Das das Thema Chemnitzer Modell eine unendliche Geschichte ist, stimmt leider. Allerdings ist man von Seiten des VMS wahrscheinlich bei den einst genannten Terminen auch sehr blauäugig gewesen. Von eben diesen Terminen will man jetzt aber anscheinend auch nichts mehr wissen, denn zwei der Aussagen von Herrn Neuhaus stimmen nicht mit den ursprünglichen Planungen überein.

So war die Inbetriebnahme der zweiten Stufe des Chemnitzer Modells nach Thalheim eigentlich schon für den Dezember 2018 geplant (nicht für 2019, wie dies im Beitrag erwähnt wurde). Und die aktuell geplanten fünf Stufen des Chemnitzer Modells sind im Zielnetz 2020 zusammengefasst.

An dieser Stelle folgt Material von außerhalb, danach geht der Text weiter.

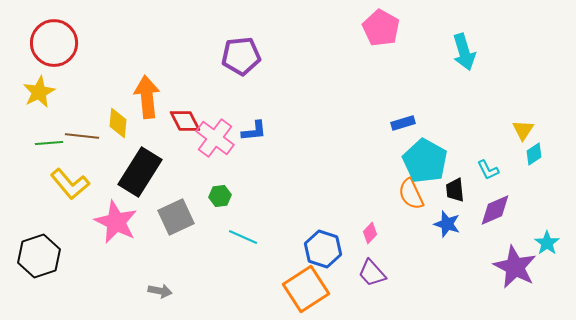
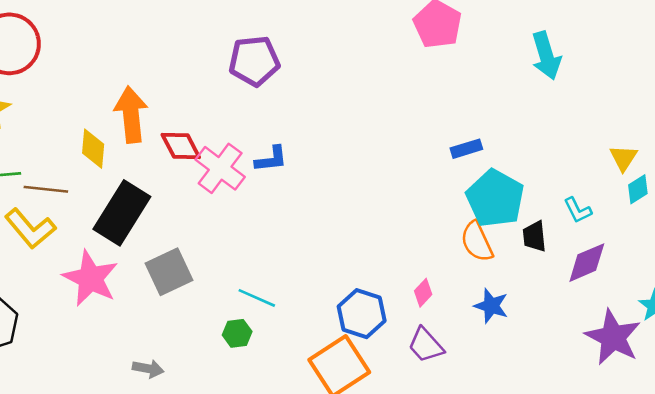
brown line: (82, 136) -> (46, 189), moved
green hexagon: (220, 196) -> (237, 333), moved
blue star: (447, 224) -> (491, 306), moved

Vor zwanzig Jahren ist man also davon ausgegangen, dass die gesamten fünf Stufen bis zum Jahr 2020 umgesetzt werden (und nicht erst bis 2030, wass man ja nun auch nicht mehr schafft).

Das man dann irgendwann von der Realität eingeholt wird, mag schon sein. Zu seinen einstigen Aussagen sollte man aber schon stehen.

20.05.2019 08:12 Bernd 1

Eigentlich ist das Modell gut und sollte die Zukunft sein (gibt es ja auch in Karlsruhe. Aber es gehen Jahre bis da was passiert. Haette man vor 180 Jahren in diesem Thempo mit dem Bau der Eisenbahnen begonnen es waere fraglich on die Strecke von Berlin nach Muenchen schon fertig waere. Das waere etwas fuer die Umwelt aber man tut sich schwer und lustig der Umweltschutz darf hier Einspruch erheben. Komisch geht es um Steuererhoehungen im Namen des Umweltschutzes, welche dafuer aber nichts bringen, ist man schneller.